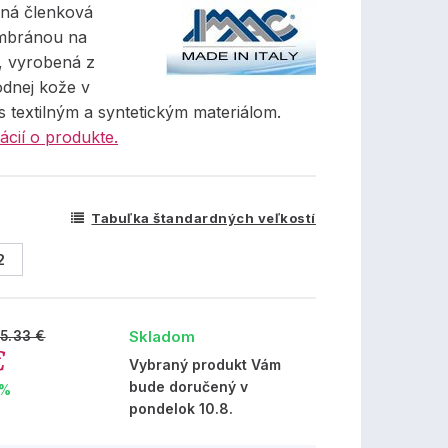
ná členková
mbránou na
, vyrobená z
odnej kože v
s textilným a syntetickým materiálom.
ácií o produkte.
Tabuľka štandardných veľkostí
2
Skladom
15.33 €
€
Vybraný produkt Vám
bude doručený v
 %
pondelok 10.8.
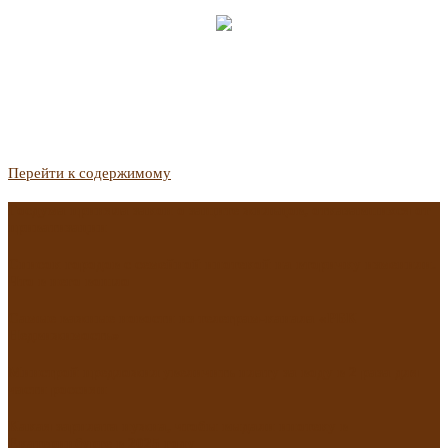
Перейти к содержимому
Госдума приняла закон о защите жильцов, отказавшихся от
приватизации
Список городов с семейной ипотекой на вторичку изменили.
Что в него вошло
Самые важные новости из телеграм-канала «РБК
Недвижимость»
Минстрой предложил увеличить плату за воду в 2 раза для
части россиян
Какая зарплата нужна, чтобы выдали ипотеку в
Екатеринбурге в 2025 году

-*-

- **Exercise details**: Return the complete data unchanged and include none of the pictures.

- **Reply**:
ná členková
mbránou na
, vyrobená z
odnej kože v
s textilným a syntetickým materiálom.
ácií o produkte.
Tabuľka štandardných veľkostí
2
Skladom
15.33 €
€
Vybraný produkt Vám
bude doručený v
 %
pondelok 10.8.
Перейти к содержимому
Госдума приняла закон о защите жильцов, отказавшихся от
приватизации
Список городов с семейной ипотекой на вторичку изменили.
Что в него вошло
Самые важные новости из телеграм-канала «РБК
Недвижимость»
Минстрой предложил увеличить плату за воду в 2 раза для
части россиян
Какая зарплата нужна, чтобы выдали ипотеку в
Екатеринбурге в 2025 году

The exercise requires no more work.